Jika dilihat dari tempat tinggal, Kemenkes menyebut dari jumlah perokok di perkotaan adalah 23% perokok setiap hari dan 4,6% perokok kadang-kadang. Sisanya, 6,2% mantan perokok dan 66,2% tidak merokok.
Sedangkan di perdesaan 25,8% perokok setiap hari dan 4,5% perokok kadang-kadang. Sisanya, 4,1% mantan perokok, dan 65,6% tidak merokok.
Konsumsi rata-rata rokok di desa 13,13 batang/hari dan 12,55 batang per hari di kota. Konsumsi rokok itu menunjukkan peningkatan karena pada 2013, konsumsi rokok di perkotaan dan perdesaan masih 10,3 batang dan 10,8 batang per hari.
Rokok diduga menjadi salah satu penyebab besarnya beban BPJS Kesehatan hingga mengalami defisit. Untuk penyakit yang diakibatkan oleh rokok, Dirjen Pencegahan dan Pengendalian Penyakit Kemenkes, Anung Sugihantono, menyebut yang harus dibiayai oleh BPJS Kesehatan sudah mencapai Rp5,9 triliun.
“Sampai saat ini BPJS melaporkan ada Rp 5,9 triliun yang dipakai untuk pengobatan akibat rokok. Yang paling banyak adalah PPOK dan itu tidak terbantahkan,” sebut Anung sebagaimana dikutip dari Detikcom.
Bersih-Bersih Data
Dalam RAPBN 2020, pemerintah menyiapkan anggaran Rp48,78 triliun untuk PBI. Total penerima PBI BPJS Kesehatan tetap sama dengan 2019 yaitu 96,8 juta jiwa.
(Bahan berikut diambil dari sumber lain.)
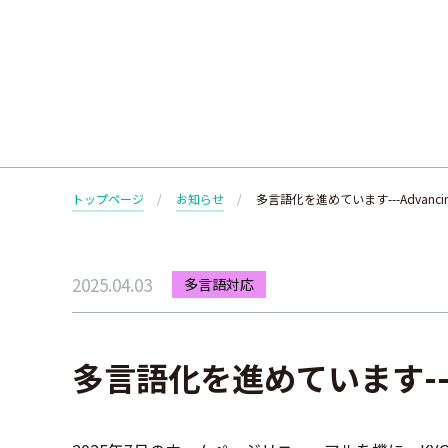
トップページ
お知らせ
多言語化を進めています---Advancing mu
2025.04.03
多言語対応
多言語化を進めています---Adva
”Anggaran terdiri atas anggaran PBI Rp26.716,8 miliar dan cadangan PBI Rp22.070,4 miliar. Peningkatan anggaran PBI JKN tersebut ditujukan untuk menjamin kesinambungan layanan kesehatan yang berkualitas,” sebagaimana tertulis di RAPBN 2020.
Kenaikan anggaran itu juga tidak lepas dari rencana menaikkan iuran PBI dari yang semula Rp23.000/jiwa menjadi Rp42.000/jiwa. Kenaikan iuran BPJS Kesehatan itu sudah disampaikan sejak Agustus 2019 lalu.
Bila perokok yang selama ini masih masuk daftar peserta PBI BPJS Kesehatan akan dihapus, ini adalah upaya kedua ”bersih-bersih” data peserta PBI pada 2019. Sebelumnya, Kementerian Sosial telah menghapus 5,2 juta peserta PBI yang dinilai sudah tidak layak sebagai peserta PBI.
Kepala Humas BPJS Kesehatan M. Iqbal Anas Ma’ruf menmyebutkan saat dinonaktifkannya 5,2 juta peserta PBI, secara bersamaan telah didaftarkan sejumlah peserta lain sebagai pengganti.
”Penonaktifan dan perubahan peserta PBI tersebut tidak akan mengubah jumlah peserta PBI APBN tahun 2019. Jumlahnya tetap 96,8 juta jiwa, sudah termasuk dengan perubahan dan pendaftaran bayi baru lahir dari peserta PBI,” sebut dia di laman BPJS Kesehatan.
Ada beberapa faktor yang menjadi pemicu 5,2 juta peserta dikeluarkan dari daftar PBI di antaranya data yang tidka valid, tidak pernah mengakses layanan kesehatan, sampai ada yang sudah masuk kategori mampu sehingga bisa menjadi peserta mandiri BPJS Kesehatan.